Destination: Island of Penang, Georgetown, Malaysia
We planned to spend a week in Georgetown and that quickly turned into nearly two weeks. The island has a charm to it, with its diversity, having a large community of Chinese, Indians, and of course, Malaysians. We also appreciated its interesting architecture, with me getting excited about the opportunity to snap pictures of unique old doors (something I kind of have a thing for). The city has a bit of unexpectedness to it as well. When you walk down the streets, you see much of the colonial era buildings only to then stumble upon a beautiful detailed temple.
The mix and diversity made us eager to explore and while there are many pedicabs (most decorated in an overabundance of artificial flowers), we preferred to see the area on foot. This allowed us the leisure of being able to sample from various street vendors. I was able to enjoy my first Samosa, which if you are not familiar, is a very popular Indiana snack. It is a triangle pastry filled with vegetables and then deep-fried. Marko enjoyed them a little too much eating nearly 10 and regretting it later.
While in Penang on our first trip earlier this year, we rented a moped and went around the entire island. We took the time to stop and enjoy one of the beaches, and it is not hard to find a stretch of sand with no one else there but yourselves if you take the time to get out of the city.

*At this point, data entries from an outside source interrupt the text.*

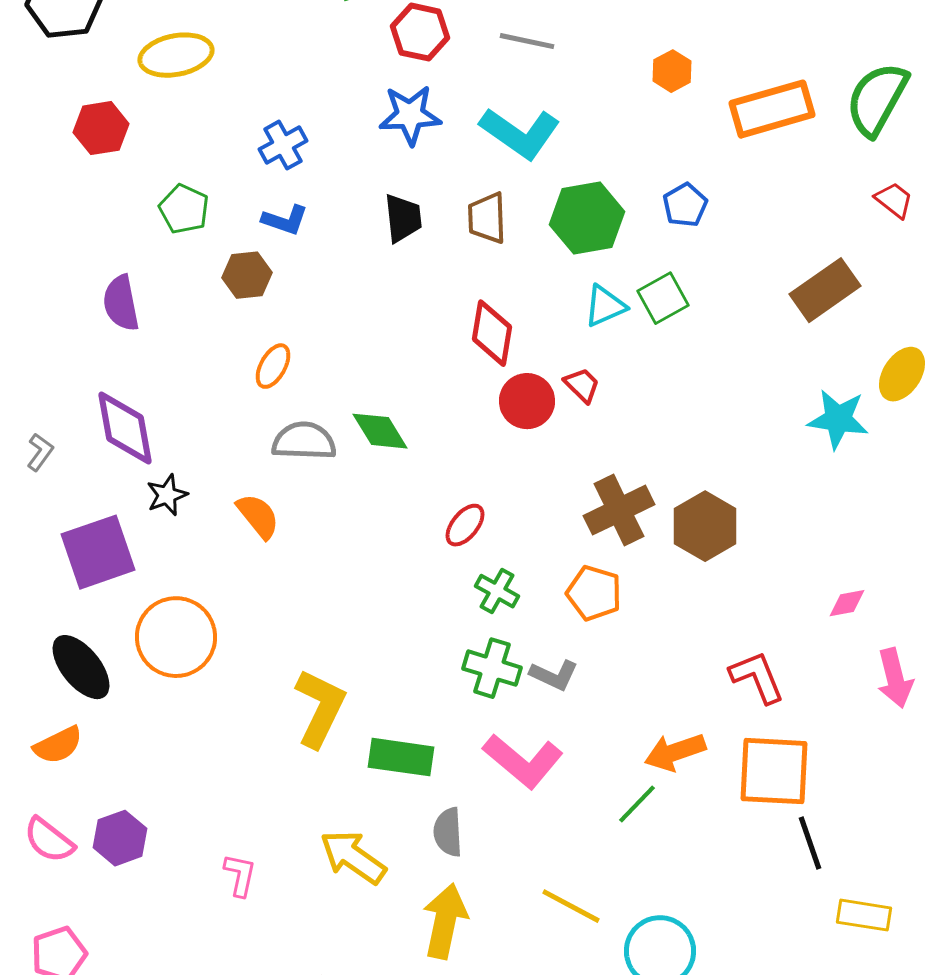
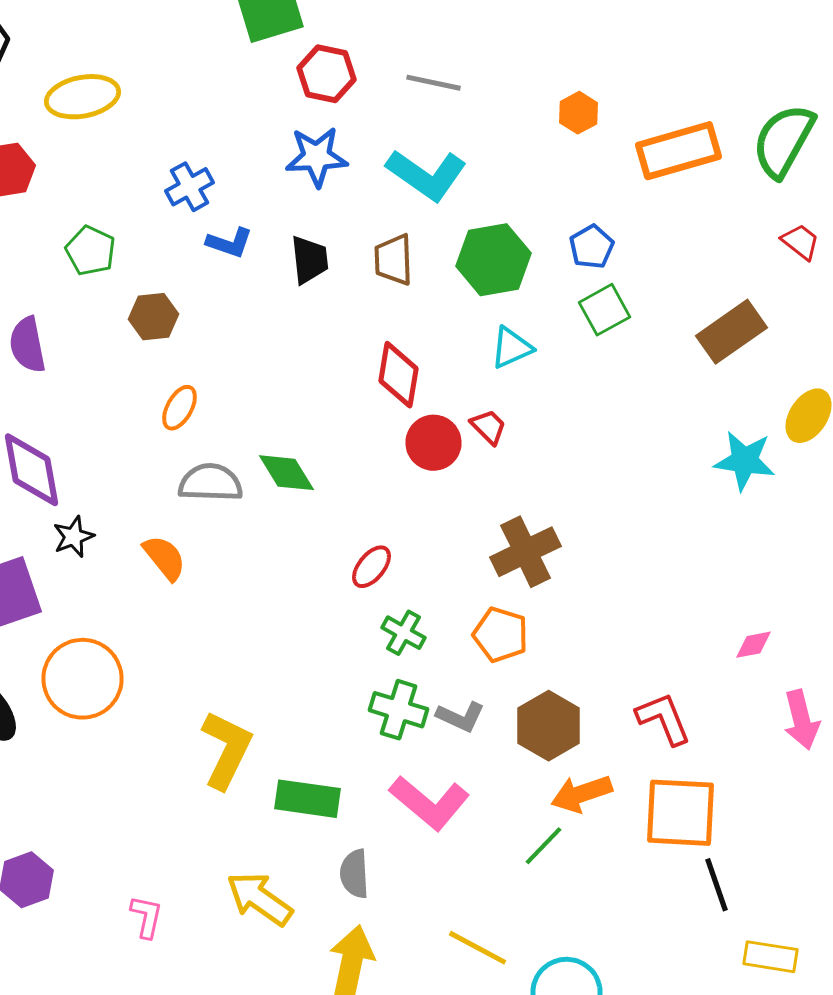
blue L-shape: (285, 220) -> (230, 243), moved
green square: (663, 298) -> (604, 310), moved
brown hexagon: (705, 526) -> (548, 726), moved

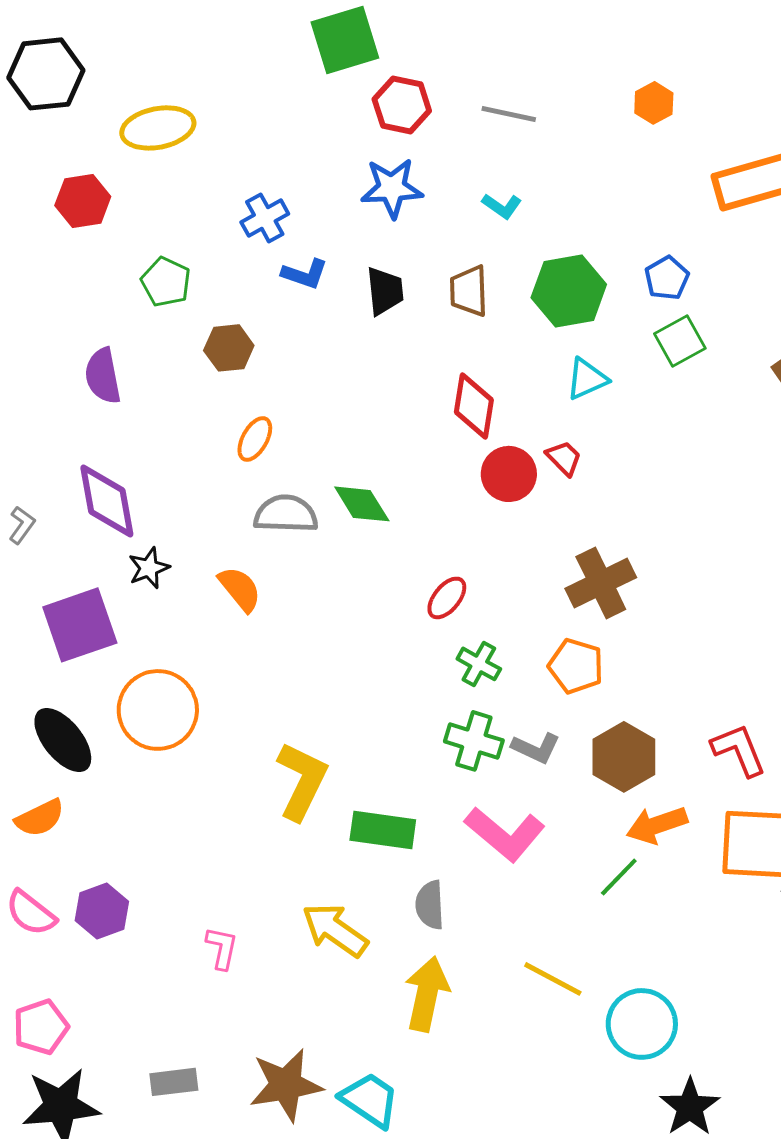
orange hexagon: (578, 113) -> (654, 103), moved
cyan L-shape: (426, 175) -> (502, 206), size x0.5

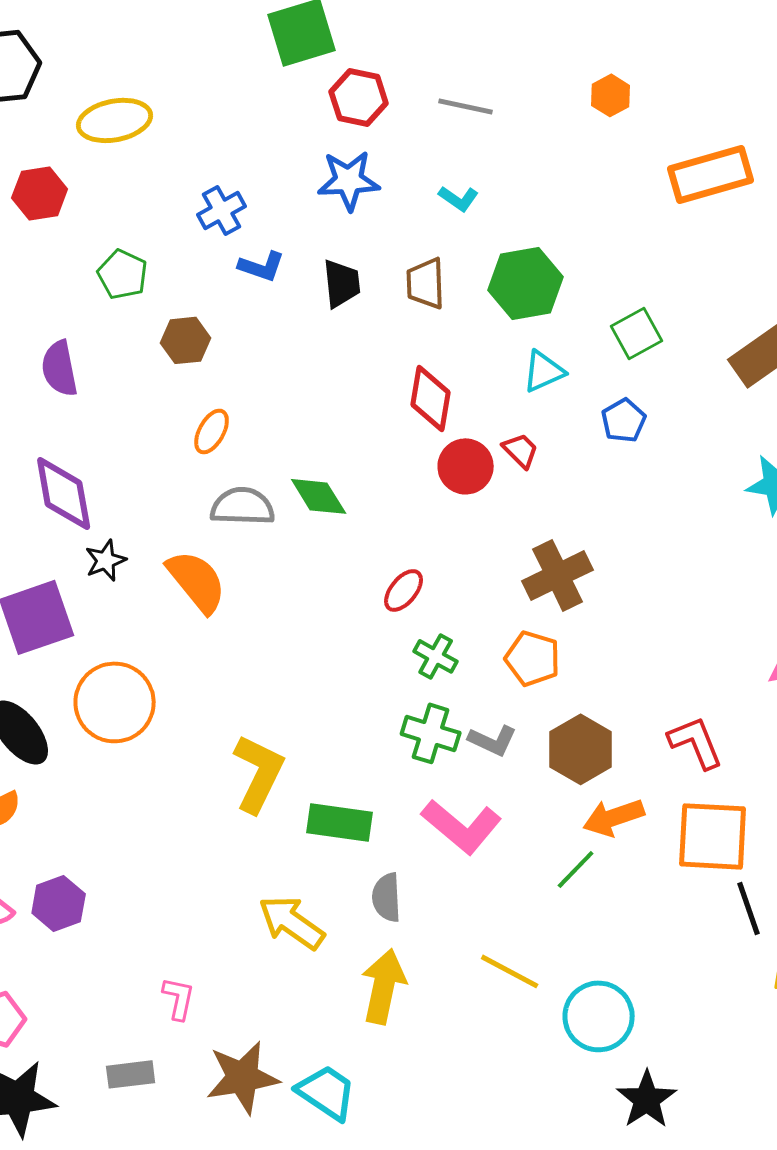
blue pentagon: (667, 278) -> (624, 420), moved
orange semicircle: (240, 589) -> (197, 581), size x1.4
pink L-shape: (222, 948) -> (179, 998), moved

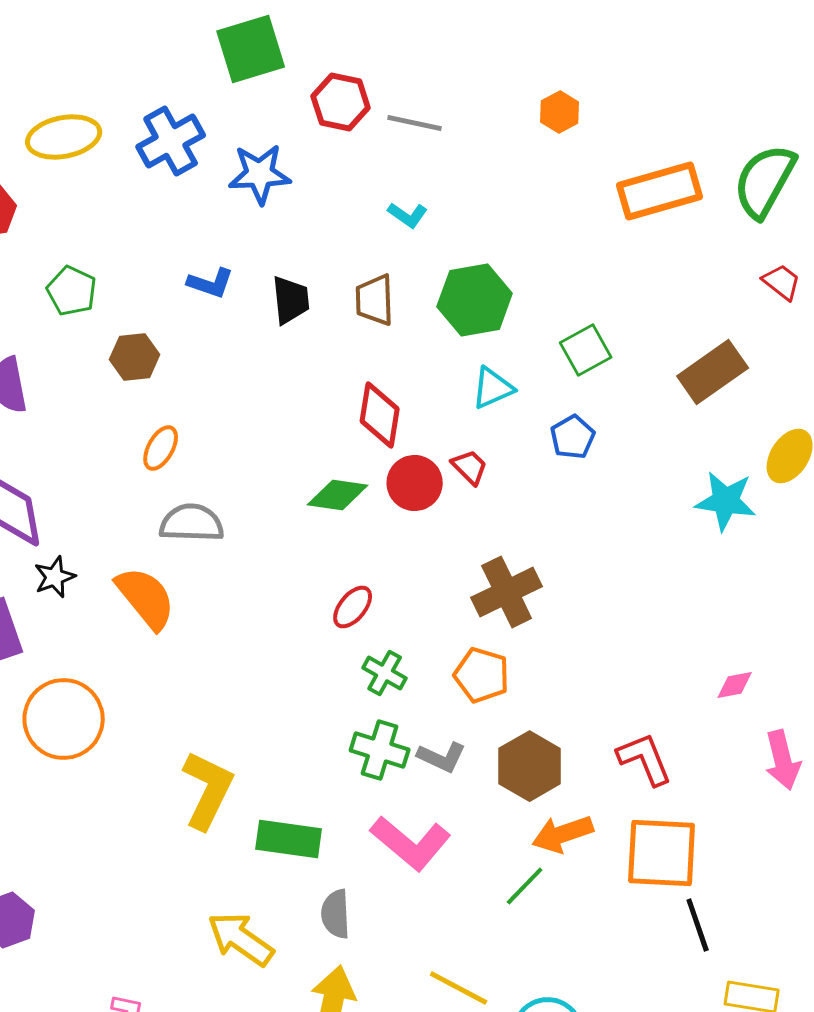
red hexagon: (359, 97) -> (341, 102), moved
blue star: (349, 180) -> (260, 174), moved
blue cross: (222, 210) -> (171, 141), moved, size x1.4
green diamond: (319, 496) -> (338, 495), moved, turned -50

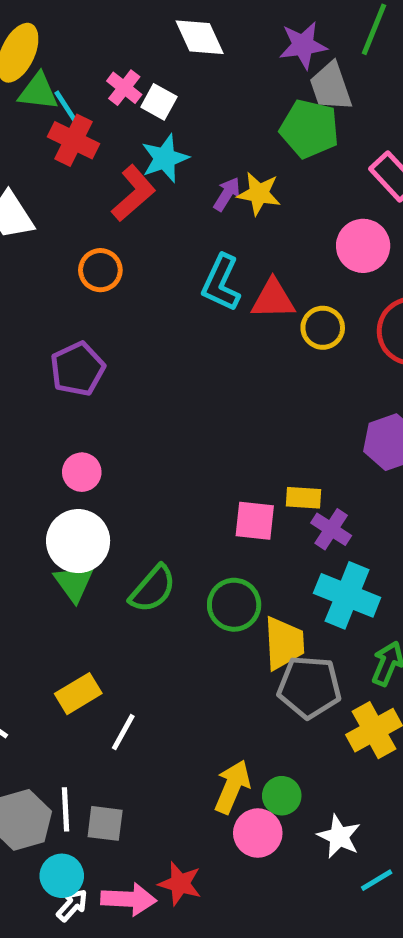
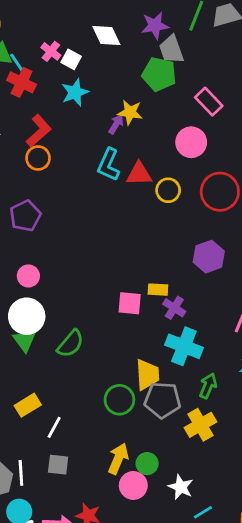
white diamond: (200, 37) -> (106, 36), moved
red L-shape: (133, 193) -> (39, 131), moved
purple arrow: (227, 194) -> (116, 124), moved
green circle: (234, 605) -> (119, 400), moved
gray square: (105, 823) -> (58, 465), moved

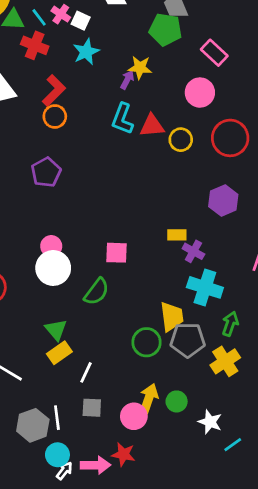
cyan line: (17, 62) -> (39, 17), moved
pink circle: (28, 276) -> (51, 246), moved
pink square: (130, 303) -> (116, 253), moved
green triangle: (24, 341) -> (56, 330), moved
pink circle: (133, 485) -> (134, 416), moved

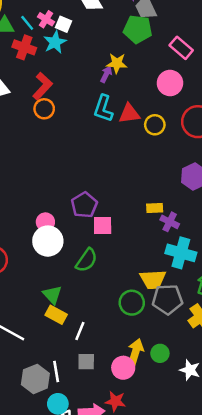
cyan star: (86, 52) -> (55, 42), moved
purple pentagon: (46, 172) -> (84, 205), moved
yellow trapezoid: (172, 317) -> (153, 279), turned 96
yellow rectangle: (59, 353) -> (56, 315), turned 66

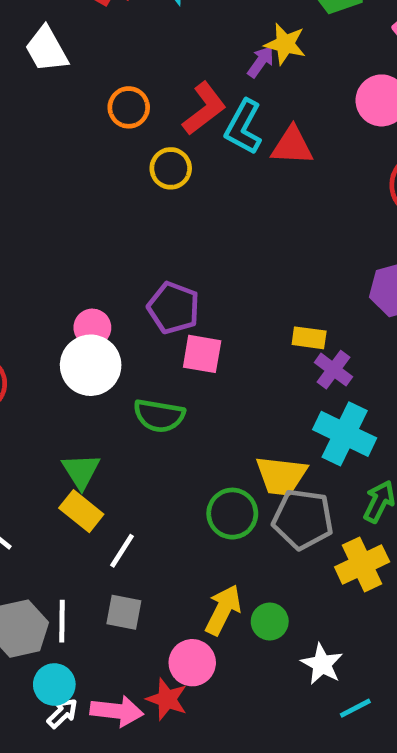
red L-shape: (42, 86) -> (204, 109), moved
yellow circle: (155, 125) -> (171, 168), moved
purple pentagon: (84, 205) -> (174, 308), turned -30
green semicircle: (87, 260) -> (159, 416), turned 55
pink circle: (123, 368) -> (192, 663), moved

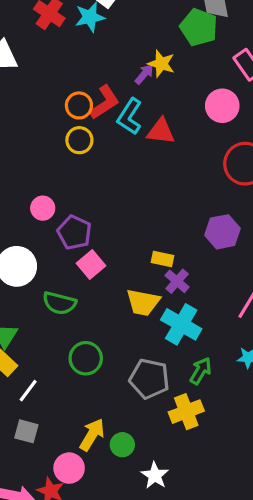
orange circle: (129, 107) -> (79, 105), moved
pink circle: (92, 328) -> (43, 208), moved
pink square: (202, 354) -> (91, 264), turned 36
yellow trapezoid: (281, 476) -> (143, 302), moved
green circle: (232, 514) -> (86, 358), moved

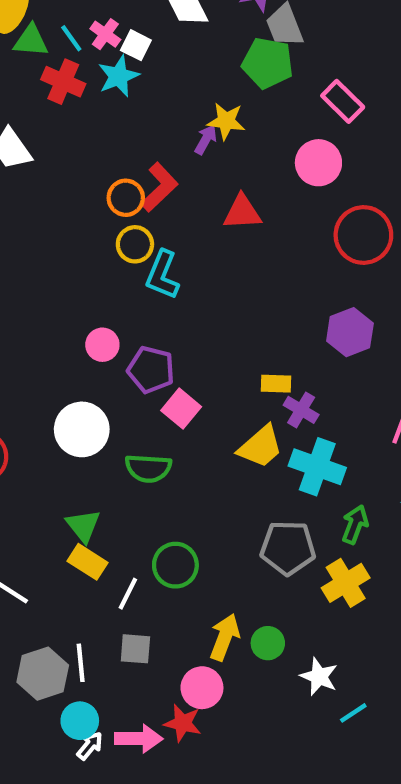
cyan L-shape: (130, 116) -> (162, 275), moved
yellow trapezoid: (143, 302) -> (260, 447), turned -42
green circle: (86, 358) -> (175, 565), moved

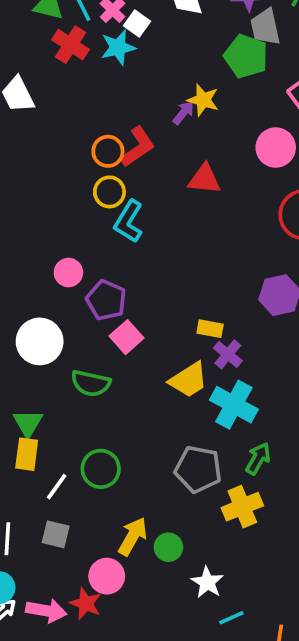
yellow rectangle: (87, 562) -> (27, 454), turned 56

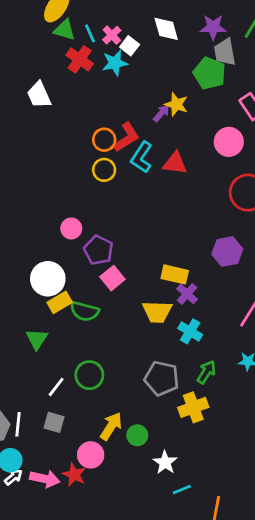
cyan L-shape: (129, 221) -> (142, 157), moved
yellow rectangle: (210, 329) -> (175, 274), size x1.4
yellow trapezoid: (189, 380) -> (157, 312), turned 32
cyan cross: (234, 405) -> (190, 331), size x0.7
yellow rectangle: (27, 454) -> (60, 302), moved, turned 50

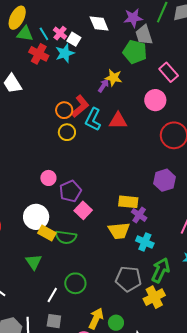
purple pentagon: (98, 250) -> (70, 191), turned 30
yellow rectangle: (60, 302) -> (47, 233), turned 66
green arrow: (206, 372) -> (161, 270), size x1.4

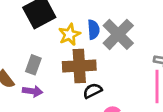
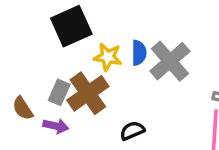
yellow star: (69, 34) -> (108, 57), turned 30
brown cross: (79, 66) -> (88, 93), moved, turned -36

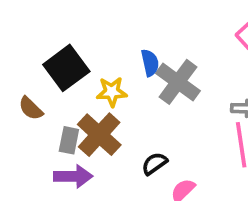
blue semicircle: (139, 53) -> (150, 63), moved
brown semicircle: (23, 108) -> (31, 108), moved
purple arrow: (56, 126) -> (73, 176), size x1.4

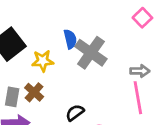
brown cross: (99, 135) -> (34, 92), size x0.6

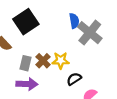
yellow star: (43, 61) -> (61, 60), moved

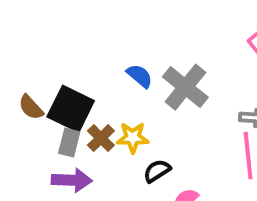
blue semicircle: (74, 21) -> (140, 76), moved, turned -40
black square: (26, 22) -> (71, 109), moved, turned -30

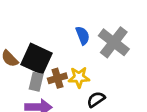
blue semicircle: (140, 76) -> (83, 36), turned 30
brown cross: (101, 138) -> (57, 78), turned 30

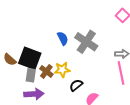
brown cross: (57, 78) -> (46, 71), turned -32

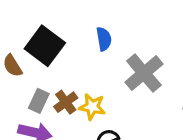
blue semicircle: (63, 38) -> (104, 39), moved
black square: (30, 58) -> (45, 46), moved

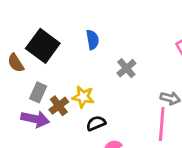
gray cross: (144, 73) -> (126, 68), size x0.6
brown cross: (66, 102) -> (59, 106), moved

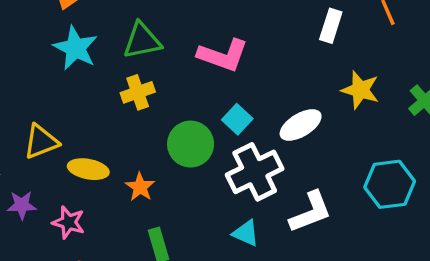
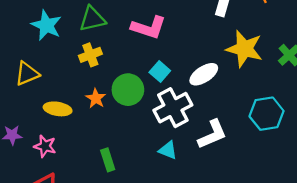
yellow star: (360, 90) -> (244, 49), size x1.4
yellow triangle: (41, 142) -> (27, 74), moved
orange star: (140, 187) -> (96, 98), moved

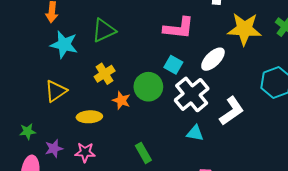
pink L-shape: (149, 27) -> (179, 28), moved
yellow cross: (90, 55) -> (105, 74), moved

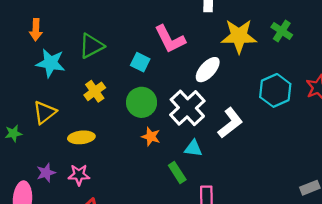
pink L-shape: (179, 28) -> (170, 39), turned 60
cyan square: (173, 65) -> (140, 62), moved
orange star: (121, 100) -> (151, 137), moved
green star: (28, 131) -> (13, 133), moved
green rectangle: (143, 153) -> (177, 172), moved

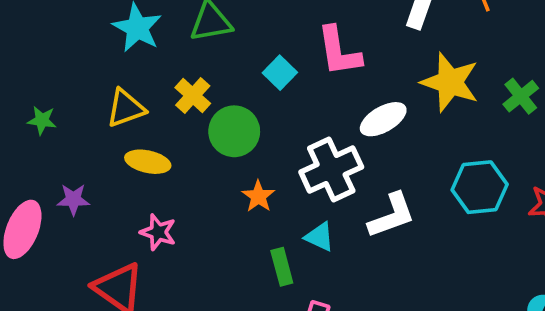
yellow cross: (95, 91) -> (193, 95), turned -30
green circle: (142, 102) -> (234, 131), moved
yellow triangle: (45, 112) -> (126, 108), moved
pink star: (79, 175) -> (158, 232), moved

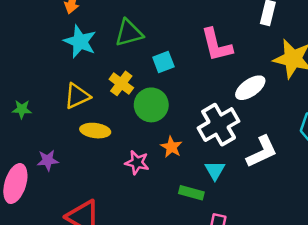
cyan square: (280, 73) -> (163, 62), moved, turned 30
pink star: (158, 232) -> (137, 163), moved
cyan triangle: (320, 237) -> (215, 170), turned 40
green rectangle: (282, 267) -> (191, 193), turned -55

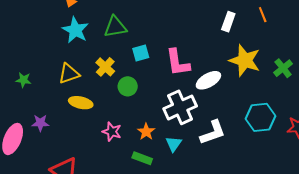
pink L-shape: (217, 45) -> (178, 63), moved
green circle: (151, 105) -> (128, 86), size x0.7
orange star: (171, 147) -> (146, 132), moved
green rectangle: (191, 193) -> (142, 158), moved

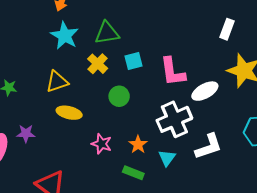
yellow cross: (105, 67) -> (98, 64), moved

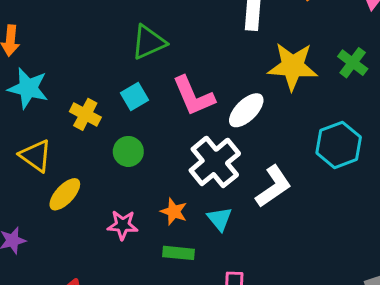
green triangle: (107, 33) -> (149, 42), moved
yellow triangle: (57, 82) -> (36, 156), turned -50
yellow ellipse: (69, 113) -> (65, 194), turned -45

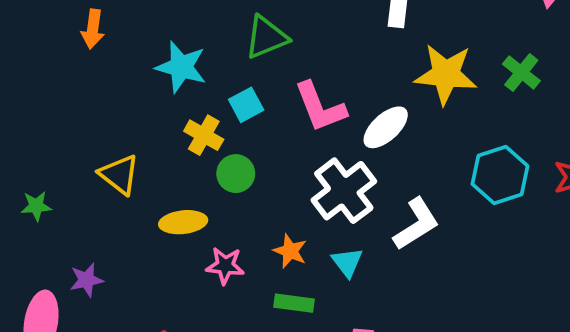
cyan star: (28, 88) -> (181, 67), moved
yellow cross: (85, 114) -> (204, 135), moved
yellow ellipse: (65, 194) -> (183, 222), moved, turned 39

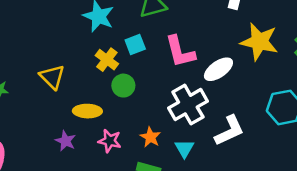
purple star: (86, 280) -> (66, 141), moved, turned 30

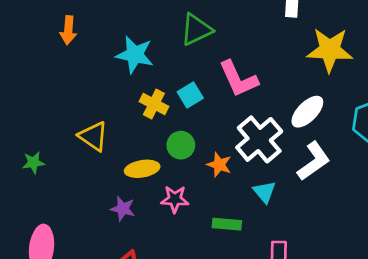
cyan square: (135, 44) -> (190, 95), moved
white ellipse: (218, 69) -> (307, 112), moved
green circle: (123, 86) -> (181, 145), moved
orange star: (150, 137) -> (219, 165), moved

Penang was an enjoyable town and is a terrific place to go if you need to get a new Thailand visa like we did. The process for a Thailand tourist visa at the consulate in Penang was much simpler and smoother than what we had experienced in Cambodia. In Cambodia, the Thai consulate required that we show flights out of Thailand while at the Thai consulate in Penang did not require this documentation. Also, Malaysia did not require a visa, allowing tourist up to 90 days, which meant it was also less expensive to do our Thai visas from here.